To prepare your virtual machine for dump recovery:
-
In the management console, create a new VM from an Ubuntu 20.04 LTS image. The necessary amount of RAM and the number of CPU cores depend on the volume of data transferred and the required transfer speed.
The minimum configuration (1 core, 2 GB RAM, 10 GB disk space) should be sufficient for migrating a database of up to 1 GB. The larger the database being migrated, the more disk space and RAM are required, with the available disk space at least twice the database size.
The VM must reside in the same network and availability zone as the Yandex StoreDoc cluster’s master host.
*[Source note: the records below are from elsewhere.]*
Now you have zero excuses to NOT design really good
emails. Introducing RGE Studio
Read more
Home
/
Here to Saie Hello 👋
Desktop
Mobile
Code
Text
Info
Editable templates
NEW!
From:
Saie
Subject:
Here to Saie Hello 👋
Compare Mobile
The VM must have an external IP address, which will allow you to upload the dump from outside Yandex Cloud.
-
Install the MongoDB client and additional database utilities:
wget -qO - https://www.mongodb.org/static/pgp/server-4.4.asc | sudo apt-key add - echo "deb [ arch=amd64 ] https://repo.mongodb.org/apt/ubuntu focal/mongodb-org/4.4 multiverse" | sudo tee /etc/apt/sources.list.d/mongodb-org-4.4.list sudo apt update sudo apt install mongodb-org-shell mongodb-org-tools -
Move the database dump from your server to the VM via
scpor a similar tool:scp ~/db_dump.tar.gz <VM_user_name>@<VM_public_address>:/tmp/db_dump.tar.gz -
Extract the dump on the virtual machine:
tar -xzf /tmp/db_dump.tar.gz
Now you have a VM with a database dump, ready to be restored to the Yandex StoreDoc cluster.
Restore the data
Restore your database from the dump via mongorestore.
-
If you are restoring a dump from a VM located in Yandex Cloud:
mongorestore --host <DBMS_server_address> \ --port <port> \ --username <username> \ --password "<password>" \ -j <number_of_streams> \ --authenticationDatabase <DB_name> \ --nsInclude '*.*' /tmp/db_dump -
If you are restoring a dump from a server outside Yandex Cloud, you must explicitly specify the SSL settings for
mongorestore:mongorestore --host <DBMS_server_address> \ --port <port> \ --ssl \ --sslCAFile <path_to_certificate_file> \ --username <username> \ --password "<password>" \ -j <number_of_streams> \ --authenticationDatabase <DB_name> \ --nsInclude '*.*' ~/db_dump -
To transfer only specific collections, use the
--nsIncludeand--nsExcludeflags to specify the namespaces that should be included and excluded from the collections being restored.